Saturday, September 24, 2011

Look into my eye

I went to see the film Aliens when it first came out (astonishingly, this was in 1986: this film is now 25 years old). My mum was there, and my brother and sister: probably one of the last times I ever saw a film with all of them. I've always had an abiding love for sci-fi, starting with Silent Running, which made me cry real tears for those lonely little robots when I saw it at my Granny's in the 1970s; and the wonderful, mysterious 2001: A Space Odyssey, from the year I was born, which I first saw on a  family trip to Arran in 1977 just after Elvis died, in a village hall, on an antiquated reel-to-reel projector that required a change of reel half way through, to shouts, jeers and moths fluttering across the screen.

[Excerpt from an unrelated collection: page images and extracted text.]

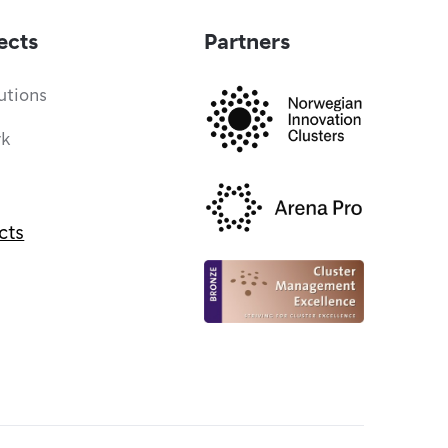
ects
Partners
utions
rk
cts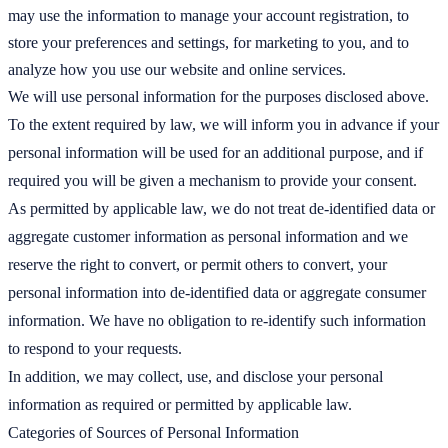
may use the information to manage your account registration, to
store your preferences and settings, for marketing to you, and to
analyze how you use our website and online services.
We will use personal information for the purposes disclosed above.
To the extent required by law, we will inform you in advance if your
personal information will be used for an additional purpose, and if
required you will be given a mechanism to provide your consent.
As permitted by applicable law, we do not treat de-identified data or
aggregate customer information as personal information and we
reserve the right to convert, or permit others to convert, your
personal information into de-identified data or aggregate consumer
information. We have no obligation to re-identify such information
to respond to your requests.
In addition, we may collect, use, and disclose your personal
information as required or permitted by applicable law.
Categories of Sources of Personal Information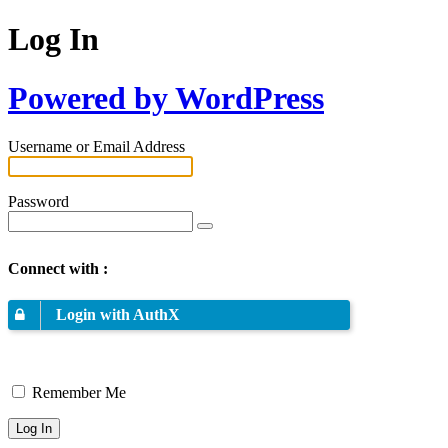
Log In
Powered by WordPress
Username or Email Address
Password
Connect with :
Login with AuthX
Remember Me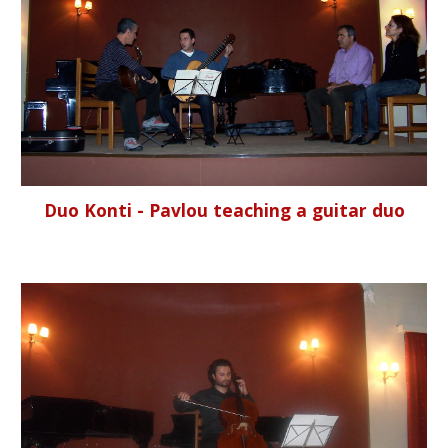
Duo Konti - Pavlou teaching a guitar duo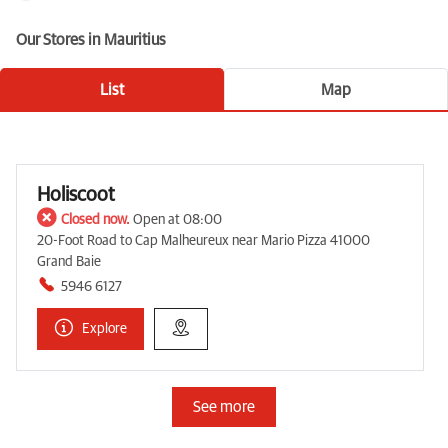
Our Stores in Mauritius
List
Map
Holiscoot
Closed now.
Open at 08:00
20-Foot Road to Cap Malheureux near Mario Pizza 41000
Grand Baie
5946 6127
Explore
See more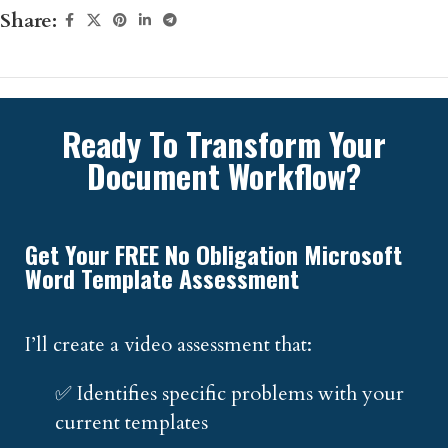
Share:
Ready To Transform Your
Document Workflow?
Get Your FREE No Obligation Microsoft
Word Template Assessment
I’ll create a video assessment that:
✅ Identifies specific problems with your
current templates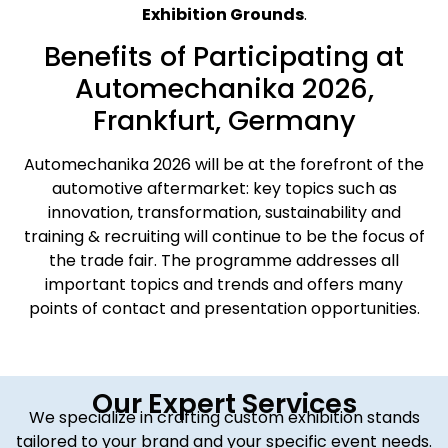
Exhibition Grounds
.
Benefits of Participating at
Automechanika 2026,
Frankfurt, Germany
Automechanika 2026 will be at the forefront of the
automotive aftermarket: key topics such as
innovation, transformation, sustainability and
training & recruiting will continue to be the focus of
the trade fair. The programme addresses all
important topics and trends and offers many
points of contact and presentation opportunities.
Our Expert Services
We specialize in crafting custom exhibition stands
tailored to your brand and your specific event needs.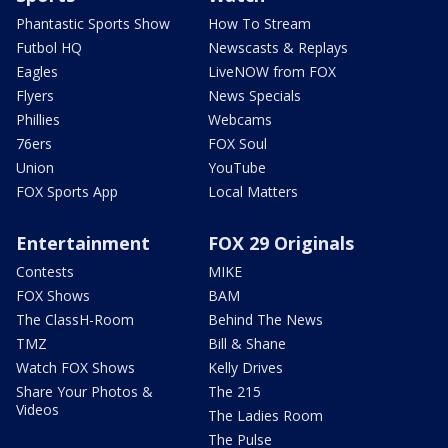
Phantastic Sports Show
How To Stream
Futbol HQ
Newscasts & Replays
Eagles
LiveNOW from FOX
Flyers
News Specials
Phillies
Webcams
76ers
FOX Soul
Union
YouTube
FOX Sports App
Local Matters
Entertainment
FOX 29 Originals
Contests
MIKE
FOX Shows
BAM
The ClassH-Room
Behind The News
TMZ
Bill & Shane
Watch FOX Shows
Kelly Drives
Share Your Photos &
The 215
Videos
The Ladies Room
The Pulse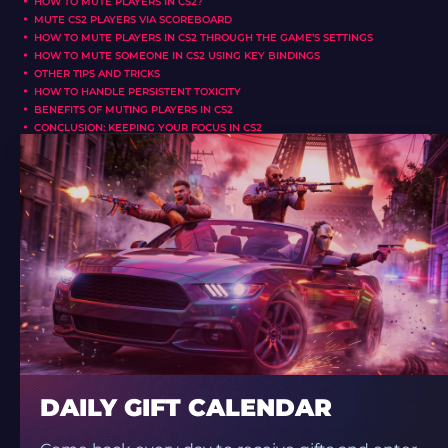
HOW TO MUTE PLAYERS IN CS2?
MUTE CS2 PLAYERS VIA SCOREBOARD
HOW TO MUTE PLAYERS IN CS2 THROUGH THE GAME’S SETTINGS
HOW TO MUTE SOMEONE IN CS2 USING KEY BINDINGS
OTHER TIPS AND TRICKS
HOW TO HANDLE PERSISTENT TOXICITY
BENEFITS OF MUTING PLAYERS IN CS2
CONCLUSION: KEEPING YOUR FOCUS IN CS2
DAILY GIFT CALENDAR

My sister's friend Cathy was obsessed with Aliens, and had gone so far as to tape it off a rented video so she could play it in her bedroom. As a result she knew the dialogue by heart. I'd just started at Glasgow University and was very homesick for Edinburgh (this lasted about 6 months, or until I met a Glasgow boy, and after that Edinburgh was dead to me), so I used to come back on the bus every weekend and arrive on a Friday night at Cathy's flat in Gilmore Place. Sharing a bottle or two of (cheap, nasty) QC sherry, Aliens on the video, me and my sister and Cathy and her sister Jackie would get drunker and drunker until we'd start on the Thunderbird (see the Wikipedia entry for "low-end fortified wine"), maybe going out dancing later; idyllic times.

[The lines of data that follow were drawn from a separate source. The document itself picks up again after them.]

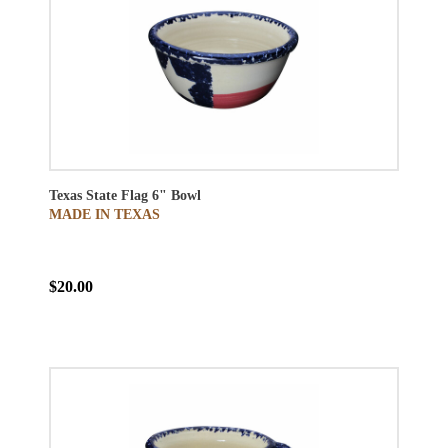
Texas State Flag 6" Bowl
MADE IN TEXAS
$20.00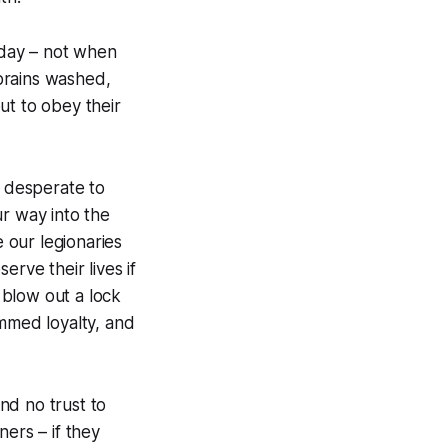
day – not when
brains washed,
ut to obey their
, desperate to
r way into the
e our legionaries
rve their lives if
 blow out a lock
ammed loyalty, and
nd no trust to
ers – if they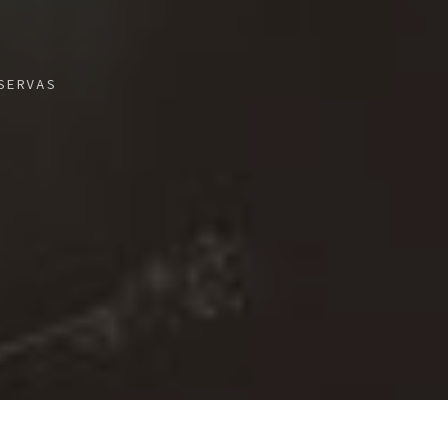
SERVAS
3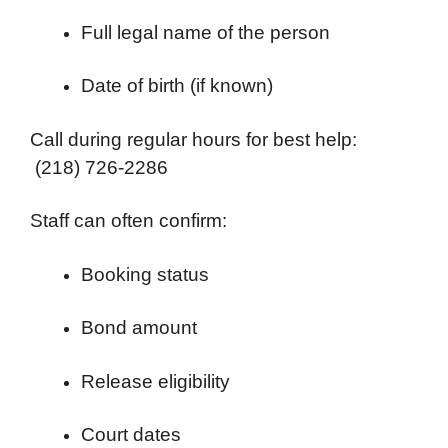
Full legal name of the person
Date of birth (if known)
Call during regular hours for best help:
(218) 726-2286
Staff can often confirm:
Booking status
Bond amount
Release eligibility
Court dates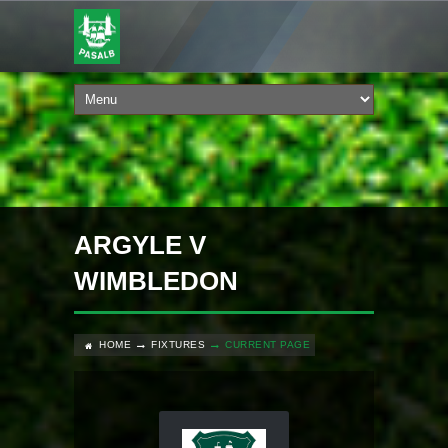
ARGYLE V
WIMBLEDON
HOME
FIXTURES
CURRENT PAGE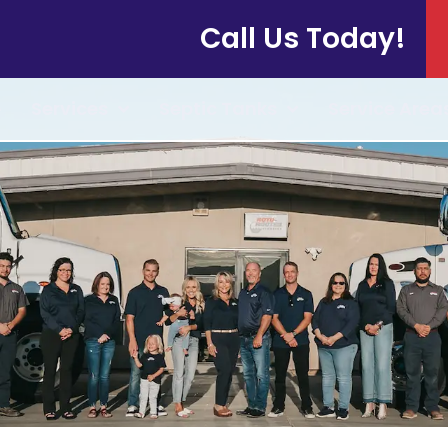
Call Us Today!
e
Services
Septic Tanks
Service Area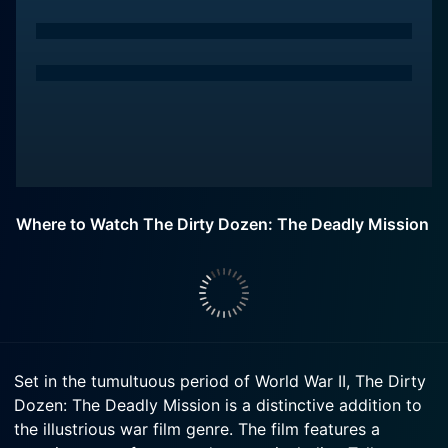
Where to Watch The Dirty Dozen: The Deadly Mission
Set in the tumultuous period of World War II, The Dirty
Dozen: The Deadly Mission is a distinctive addition to
the illustrious war film genre. The film features a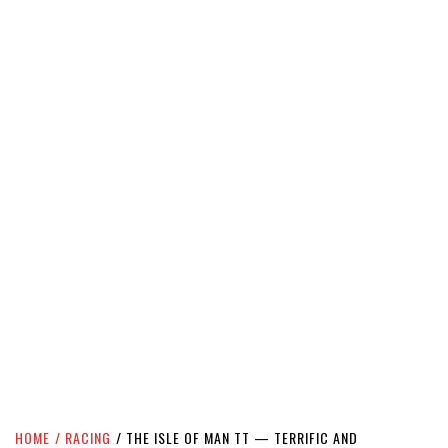
HOME
RACING
THE ISLE OF MAN TT — TERRIFIC AND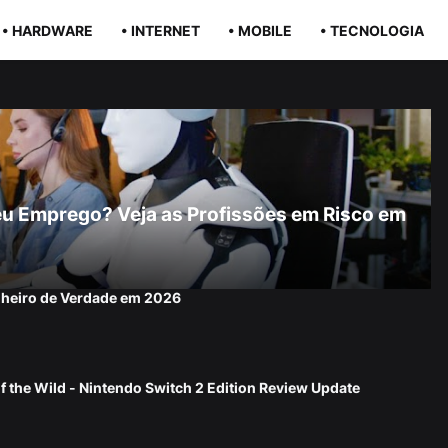
• HARDWARE
• INTERNET
• MOBILE
• TECNOLOGIA
r Seu Emprego? Veja as Profissões em Risco em
nheiro de Verdade em 2026
f the Wild - Nintendo Switch 2 Edition Review Update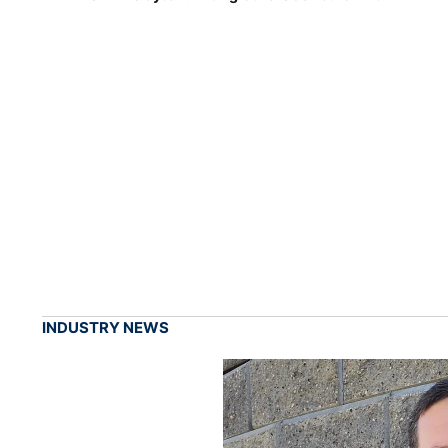
INDUSTRY NEWS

The pedestal upon which I've placed Aliens is, of course, partly due to those memories; but there are a few more reasons why I'd claim that it's the Best Film Ever Made, against which all other sci-fi films must be compared and, inevitably, found wanting:

  • The heroine, Ripley, is one of the few really excellent female characters ever to appear on film. She's neither sexless nor a sex object (the appalling Sucker Punch (2011)  is the antithesis of this: a borderline prurient film, where even in the midst of a lethal kick, the heroine's skirt is flying up to show her knickers) . She's someone to be taken seriously, she can carry and use a gun, she doesn't lose her head and/or scream witlessly under pressure, but she cares about the people around her. A genuine role model for women.
  • The dialogue is peerless. It manages to be serious and funny and believable all at the same time: I've never seen a better encapsulation of the cameraderie between soldiers. These are people you'd want to spend time with; and you know they'd have your back.
  • It hasn't aged. It's set in the future, of course, but there's nothing quaint about it, no silver foil, or over-the-top outfits, or hamfisted teleportation, or any of the other features of sci-fi that date badly in comparison with reality. Instead, the sets are utilitarian and the clothing is practical and unflashy.
  • The aliens are still genuinely scary. Sci-fi films are often a disappointment from the moment the monster appears; the build-up and anticipation is better than the reality, the creatures are often all too human. H.R. Giger created a completely believable, absolutely non-human and completely other creature. A creature with concentrated acid for blood...
  • It works on many different levels. As a really scary horror film; as a believable vision of the future; as both an indictment and a celebration of human behaviour; as a paean to teamwork; as a thriller; and as an action movie.

3 comments:

Anonymous said...

Ah! plus ça change, ... yes yes, what a film! A rare thing, a sequel that can stand alone; better than the original some might even say, but one which always was always standing on the shoulders of a giant. Ridley Scott's seminal 'Alien' made in 1979. The character of Ripley (written as a male character and cast as a female, it has been claimed) and the incredible conceptual artwork of HR Geiger common to both films.
Although multiple viewings were as much borne of the mind numbing trawl through the straight-to-video second-rate american pap that built the internal walls of the late '80s video rental store. There wasn't much to chose from frankly. Something easy to forget in this multi-channel on-demand age. Later discoveries of European cinema thanks to the Edinburgh Filmhouse brought the films of Jean-Jacques Beineix, Leo Carax, Krzysztof Kieslowski and so many more. And the video rental store was abandoned. I still like a wee sherry though .... c'est plus la meme chose... (Sister Claire's friend Cathy)

LottieP said...

I think that part of Edinburgh was pretty well served for cinemas, Cathy, and I have fond memories of late night double bills at the Cameo (Blood Simple/Evil Dead?) - a proper cinema, as opposed to the self-conscious austerity of the Filmhouse.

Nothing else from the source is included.